Page segmentation data:
++++++

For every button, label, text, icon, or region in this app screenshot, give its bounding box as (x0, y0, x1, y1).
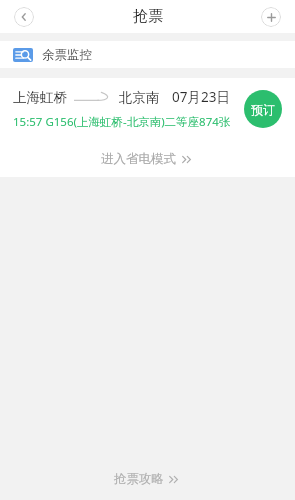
button[interactable]: 预订 (244, 90, 282, 128)
button[interactable]: 抢票攻略 (0, 458, 295, 500)
staticText: 上海虹桥 (13, 89, 67, 106)
button[interactable]: 余票监控 (0, 41, 295, 68)
staticText: 进入省电模式 (101, 151, 176, 167)
staticText: 抢票攻略 (114, 471, 164, 487)
staticText: 北京南 (119, 89, 160, 106)
staticText: 余票监控 (42, 47, 92, 63)
staticText: 07月23日 (172, 88, 230, 106)
button[interactable]: Back (14, 7, 34, 27)
staticText: 预订 (251, 102, 275, 117)
button[interactable]: Add (261, 7, 281, 27)
button[interactable]: 进入省电模式 (0, 140, 295, 177)
staticText: 15:57 G156(上海虹桥-北京南)二等座874张 (13, 114, 231, 130)
button[interactable]: 上海虹桥 (0, 78, 295, 140)
staticText: 抢票 (133, 7, 163, 26)
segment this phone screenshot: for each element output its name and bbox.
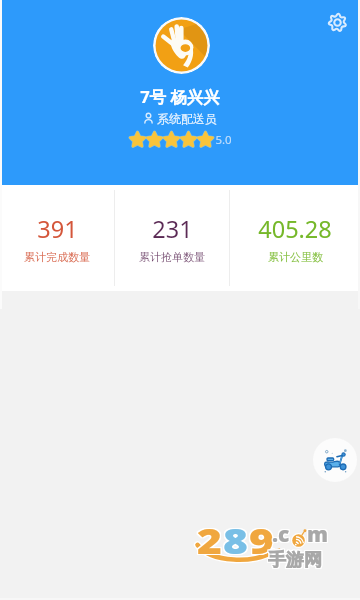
staticText: .c (271, 520, 289, 549)
staticText: 手游网 (269, 549, 323, 568)
staticText: m (308, 521, 329, 550)
staticText: .c (273, 521, 291, 550)
staticText: 8 (223, 517, 249, 565)
staticText: 2 (198, 516, 224, 564)
staticText: .c (273, 520, 291, 549)
staticText: 2 (196, 517, 222, 565)
staticText: 9 (250, 515, 276, 563)
staticText: 391 (37, 213, 78, 245)
staticText: m (308, 520, 329, 549)
staticText: .c (272, 520, 290, 549)
staticText: .c (273, 519, 291, 548)
staticText: 9 (249, 517, 275, 565)
staticText: 8 (222, 517, 248, 565)
staticText: 2 (198, 515, 224, 563)
staticText: 9 (249, 516, 275, 564)
staticText: 8 (224, 517, 250, 565)
staticText: m (306, 520, 327, 549)
staticText: 累计公里数 (268, 250, 323, 264)
staticText: 手游网 (268, 548, 322, 567)
staticText: 累计抢单数量 (139, 250, 205, 264)
staticText: 手游网 (268, 549, 322, 568)
staticText: 9 (248, 516, 274, 564)
button[interactable]: 231 (115, 185, 229, 291)
staticText: 5.0 (215, 132, 232, 148)
staticText: m (307, 520, 328, 549)
button[interactable]: Avatar (153, 17, 210, 74)
staticText: 8 (222, 515, 248, 563)
button[interactable]: 391 (0, 185, 114, 291)
staticText: 系统配送员 (157, 111, 217, 126)
staticText: 9 (248, 515, 274, 563)
staticText: 2 (196, 515, 222, 563)
staticText: 405.28 (258, 213, 332, 245)
staticText: 累计完成数量 (24, 250, 90, 264)
staticText: m (307, 521, 328, 550)
button[interactable]: Start delivery (313, 438, 357, 482)
staticText: 9 (250, 517, 276, 565)
staticText: 2 (197, 515, 223, 563)
staticText: 手游网 (269, 550, 323, 569)
staticText: .c (272, 521, 290, 550)
staticText: 2 (196, 516, 222, 564)
staticText: 手游网 (268, 550, 322, 569)
staticText: 手游网 (269, 548, 323, 567)
staticText: .c (271, 519, 289, 548)
staticText: 手游网 (267, 548, 321, 567)
staticText: 9 (248, 517, 274, 565)
staticText: 8 (224, 515, 250, 563)
staticText: m (306, 519, 327, 548)
staticText: m (306, 521, 327, 550)
staticText: 2 (198, 517, 224, 565)
staticText: 2 (197, 517, 223, 565)
staticText: 8 (224, 516, 250, 564)
staticText: m (307, 519, 328, 548)
staticText: 手游网 (267, 550, 321, 569)
staticText: .c (272, 519, 290, 548)
staticText: 9 (250, 516, 276, 564)
staticText: 8 (222, 516, 248, 564)
staticText: 9 (249, 515, 275, 563)
staticText: 2 (197, 516, 223, 564)
staticText: 7号 杨兴兴 (140, 85, 220, 108)
button[interactable]: 405.28 (230, 185, 360, 291)
staticText: 231 (152, 213, 193, 245)
staticText: 8 (223, 516, 249, 564)
staticText: .c (271, 521, 289, 550)
staticText: m (308, 519, 329, 548)
button[interactable]: Settings (324, 9, 350, 35)
staticText: 手游网 (267, 549, 321, 568)
staticText: 8 (223, 515, 249, 563)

++++++

**Goal of the exercise:**
Lines above that include the string "上海虹桥" need to be copied.

**Response:**
staticText: 上海虹桥 (13, 89, 67, 106)
staticText: 15:57 G156(上海虹桥-北京南)二等座874张 (13, 114, 231, 130)
button[interactable]: 上海虹桥 (0, 78, 295, 140)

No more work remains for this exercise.